Mon | Aug 3, 2020

Spanish is my passion, says master teacher

Published:Wednesday | May 20, 2020 | 12:14 AMOlivia Brown/Gleaner Writer
Stephany Allen.
Stephany Allen.

Stephany Allen, Spanish teacher at the Clarendon-based Glenmuir High School, was recently named a master teacher by the National College of Educational Leadership. The title is bestowed on teachers who make an indelible impact on the profession, having mastered the art and science of teaching, achieving excellence in current practices.

Allen, who has worked assiduously with the National Spanish Teachers’ Association of Jamaica, has served in the capacities of national lesson plan writer, national standards curriculum reviewer, and national textbook reviewer. She has coordinated many national and regional Spanish-related workshops.

The Marlie Mount, St Catherine native, who has been an educator for 13 years, said: “I am still a passionate, creative and vibrant educator who believes that every single child with whom I have an encounter, should be enamored with the Spanish language and culture.”

Interestingly, Allen initially had no love for the foreign language, but noted that an educator changed her perception of the subject. “It still amazes me that I even decided to study Spanish because, as a high-school student, I detested Spanish. It was the most challenging subject. I was clueless, but my teacher, Dacia Howell, never gave up on me. She motivated me, supported me, and challenged me to change my mindset and approach.”

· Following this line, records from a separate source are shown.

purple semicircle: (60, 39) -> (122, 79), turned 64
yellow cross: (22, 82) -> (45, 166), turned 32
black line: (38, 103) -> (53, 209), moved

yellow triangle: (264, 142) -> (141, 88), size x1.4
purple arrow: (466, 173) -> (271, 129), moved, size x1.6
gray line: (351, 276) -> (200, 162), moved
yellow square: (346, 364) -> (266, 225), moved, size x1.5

The support, she said, led to her attaining a grade one in Spanish in the Caribbean Secondary Education Certificate (CSEC) exam, and other academic distinctions. “I got a grade one in CSEC, straight-A profile, and graduated as the top Caribbean Advanced Proficiency Examination Spanish student. What an achievement! My hatred for Spanish was transformed into a deep-seated love. Spanish is my passion!” she gushed.

Allen also lauded Paulette Ramsay, author and professor at The University of the West Indies (UWI), for playing an integral role in her life and journey as an educator. “God orchestrated and ordained this profession for my life. I decided to follow the footsteps of the great teachers that inspired me. I am who I am because of the influence and selflessness of these two educators.”

NOT AN EASY FEAT

Allen, who holds a Bachelor of Arts degree in Spanish, with a double minor in linguistics and international relations from the UWI, Mona, and a postgraduate degree in education, also obtained a diploma in methodologies of teaching Spanish as a foreign language from the University of Chile and a certificate in teaching Spanish as a second language from Instituto Cervantes in Spain. Asserting that the profession is not an easy feat, Allen noted, however, that she is relentless in igniting the passion for the subject in her students.

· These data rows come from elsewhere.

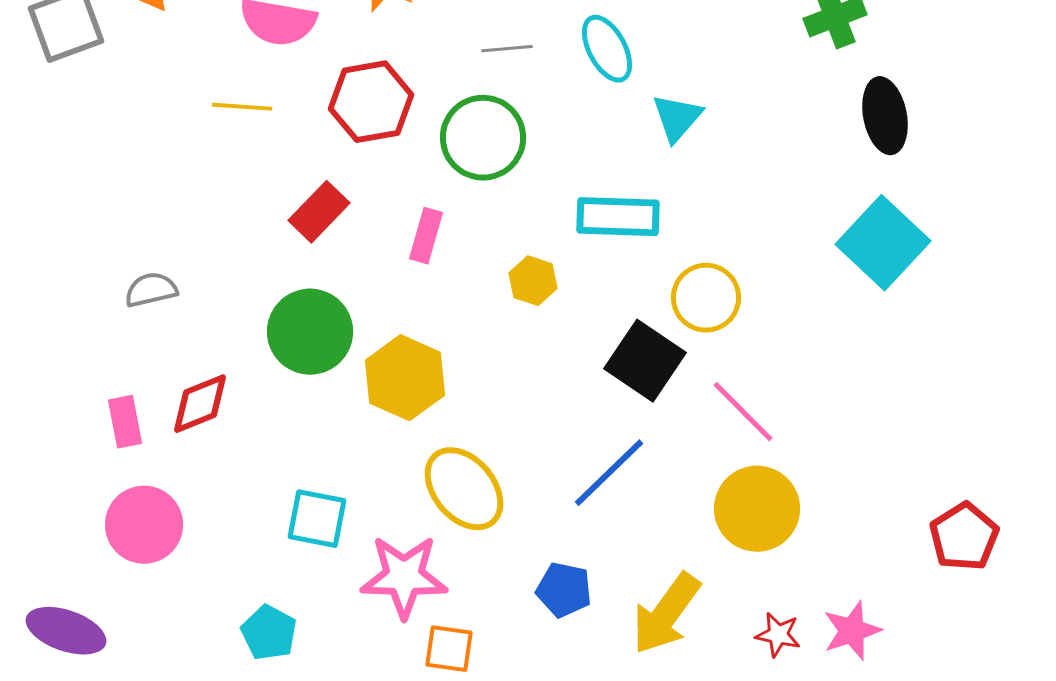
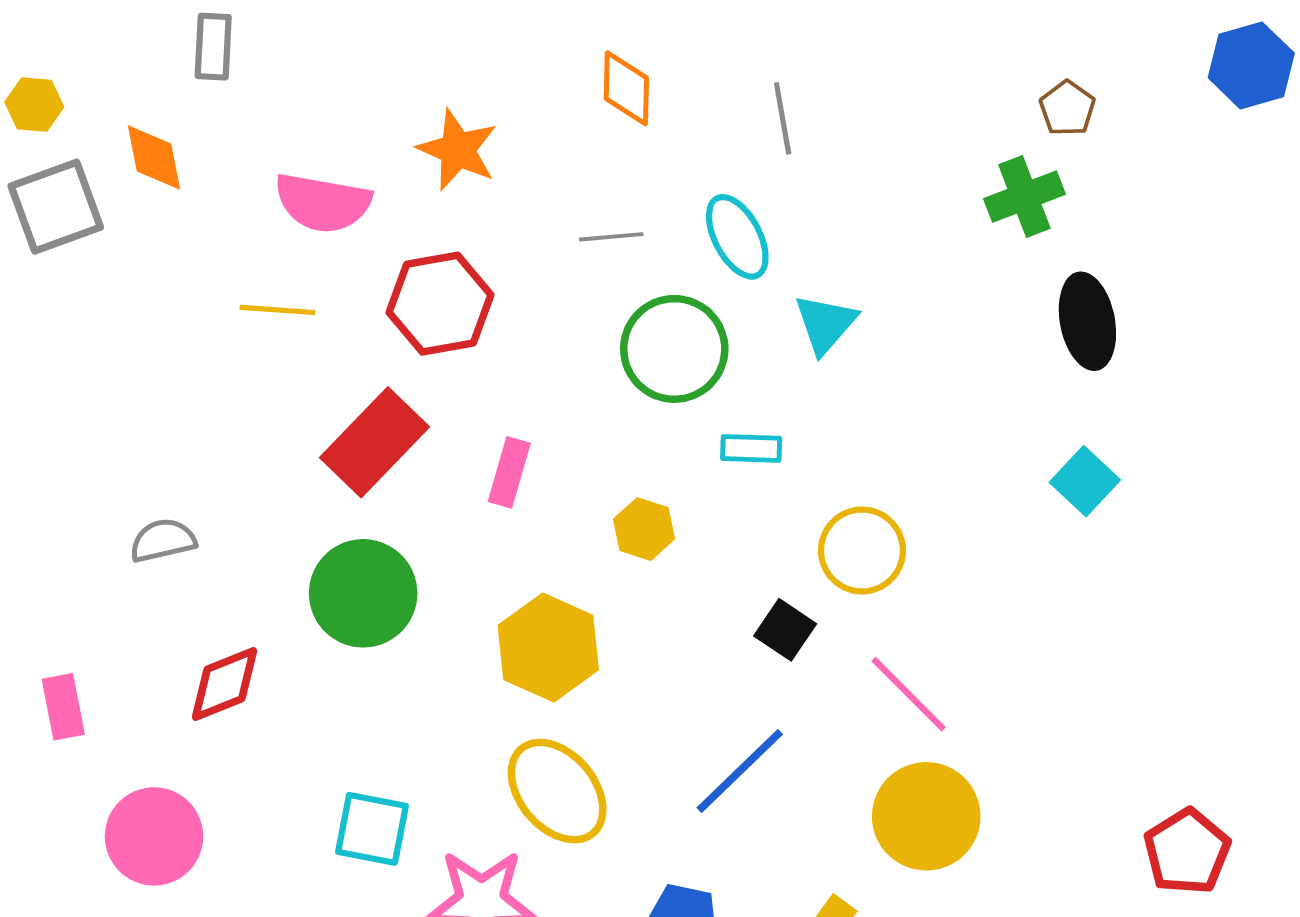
green circle: (483, 138) -> (674, 349), moved
red rectangle: (319, 212) -> (374, 442), size x1.4
cyan rectangle: (618, 217) -> (751, 448), size x0.6
cyan square: (883, 243) -> (1085, 481), size x0.6
black square: (645, 361) -> (785, 630), size x0.6
yellow hexagon: (405, 378) -> (548, 647), moved
pink rectangle: (125, 422) -> (63, 707), moved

“I am not going to say that it has been easy, especially as it regards piquing and maintaining the interest of the boys. I am, however, resolute that I will continue to share and ignite my passion for Spanish.’’

Allen, who is currently pursuing a postgraduate degree in educational administration at the UWI, Mona, shared: “I am focusing my attention on how boys learn. Our boys are the leaders of tomorrow, and I must ensure that I add value to their lives so they can go on to become productive citizens. Now a proud master teacher of Spanish, I plan to continue honing and demonstrating my skills and creativity in teaching, as well as explore how boys learn a second language.”

The Glenmuir High alumnus said: “There are still excellent teachers in Jamaica, and despite the many attacks on our teachers, the lack of resources and lack of support, I encourage you to continue to teach with passion, continue to be role models, continue to transform the lives of our students.”